Функции Шиги-Хутуху, назначенного судить преступления в империи, представлял собой прототип монгольского юридического механизма, yarghu [Morgan 1986, p. 173–175; Lambton 1988, с. 95–96, 274275]. В персидских источниках термин yarghu используется для обозначения суда по расследованию дел, которому поручалось — часто с использованием пыток — производить расследования преступлений свергнутых министров, коррумпированных чиновников и других «врагов» государства. Термин происходит от монгольского слова jargu, которое означает: дело, жалоба, правосудие.
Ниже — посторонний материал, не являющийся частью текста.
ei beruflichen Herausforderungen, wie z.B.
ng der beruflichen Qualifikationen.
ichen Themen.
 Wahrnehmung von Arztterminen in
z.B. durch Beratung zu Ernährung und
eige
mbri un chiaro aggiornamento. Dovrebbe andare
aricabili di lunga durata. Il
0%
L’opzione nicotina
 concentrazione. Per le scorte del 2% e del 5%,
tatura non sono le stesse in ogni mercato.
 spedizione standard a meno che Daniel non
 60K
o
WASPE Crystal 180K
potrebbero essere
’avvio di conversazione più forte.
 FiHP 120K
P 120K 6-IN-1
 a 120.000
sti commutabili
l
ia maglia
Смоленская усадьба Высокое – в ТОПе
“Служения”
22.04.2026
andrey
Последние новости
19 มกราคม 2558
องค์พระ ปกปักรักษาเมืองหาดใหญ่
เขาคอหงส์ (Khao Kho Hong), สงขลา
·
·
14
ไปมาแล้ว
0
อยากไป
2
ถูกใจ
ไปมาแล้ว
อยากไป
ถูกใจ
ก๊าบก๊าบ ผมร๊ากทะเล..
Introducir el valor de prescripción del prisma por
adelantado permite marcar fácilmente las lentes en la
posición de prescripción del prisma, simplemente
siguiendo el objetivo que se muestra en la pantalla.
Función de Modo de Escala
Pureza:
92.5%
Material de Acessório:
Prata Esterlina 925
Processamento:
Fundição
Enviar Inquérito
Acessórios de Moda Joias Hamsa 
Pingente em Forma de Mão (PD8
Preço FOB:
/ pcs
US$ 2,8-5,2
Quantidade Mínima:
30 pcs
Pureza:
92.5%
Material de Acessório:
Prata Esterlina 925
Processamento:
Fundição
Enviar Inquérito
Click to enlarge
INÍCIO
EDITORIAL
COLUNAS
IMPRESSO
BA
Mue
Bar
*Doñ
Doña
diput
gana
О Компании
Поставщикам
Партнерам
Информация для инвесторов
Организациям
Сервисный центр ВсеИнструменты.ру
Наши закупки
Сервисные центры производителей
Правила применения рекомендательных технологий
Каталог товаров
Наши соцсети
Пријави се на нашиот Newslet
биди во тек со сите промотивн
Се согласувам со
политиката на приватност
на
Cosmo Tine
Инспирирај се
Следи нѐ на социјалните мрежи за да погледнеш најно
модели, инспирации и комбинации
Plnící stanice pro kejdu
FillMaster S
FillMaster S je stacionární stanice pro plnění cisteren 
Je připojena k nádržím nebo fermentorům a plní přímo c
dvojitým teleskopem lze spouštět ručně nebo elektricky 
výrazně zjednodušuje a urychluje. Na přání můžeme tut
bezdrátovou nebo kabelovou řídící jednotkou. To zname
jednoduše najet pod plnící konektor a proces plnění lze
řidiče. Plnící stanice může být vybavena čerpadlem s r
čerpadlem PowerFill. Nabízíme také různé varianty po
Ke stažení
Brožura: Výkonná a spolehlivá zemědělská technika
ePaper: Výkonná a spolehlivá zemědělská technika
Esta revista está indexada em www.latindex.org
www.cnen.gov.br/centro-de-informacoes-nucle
Судебные процедуры yarghu были восприняты мусульманами как нечто противоположное шариату, воплощавшие полный произвол.
Ибн Арабшах упоминает среди правил Ясы практику перевода свободных людей в рабов и передачу людей по наследству [Ibn ’Arabshah 1832, p. 233]. Свидетельство Ибн Арабшаха, очевидно, — эхо, достаточно деформированное, имперского института: раздела земли и населения между Чингисидами.
В монгольском доимперском обществе nutuq (тюрк. yurt) означало территорию, достаточную для содержания некоторого числа кочевников [Vladimirtsov 1948, с. 144]; это население принадлежало «сеньору/правителю (нойону)», который контролировал и территорию, на которой они жили. Чингис-хан сохранил основу этой организации управления территорией и людьми полностью как «родовое достояние»,
Эта система берет начало в кочевых обычаях: распределение в качестве трофея покоренных народов и территории пастбищ. После установления господства над оседлыми народами в Китае и Иране монголы распространили эту практику на распределение обрабатываемых земель, которые предназначались принцам крови и некоторым чиновникам [Allsen 2001, с. 183–184]. Китайские источники называют земли, данные в удел, термином fen-ti; первое упоминание этого мы находим при Угэдэе. Распределение земель с оседлым земледельческим населением, которое на них жило, практиковалось в огромных масштабах при Мункэ, особенно после главной переписи населения империи. Он распорядился провести эту перепись, чтобы получить доступ к материальным и людским ресурсам этих территорий для перераспределения части этих богатств между членами императорской семьи [Allsen 1986, p. 495–521; Allsen 1987, p. 116–143]. Раздел территорий и поступающих с них доходов был формой редистрибуции, которая, когда принцы развязали гражданскую войну после 1259 г., становилась дипломатическим инструментом в постоянных поисках союзов.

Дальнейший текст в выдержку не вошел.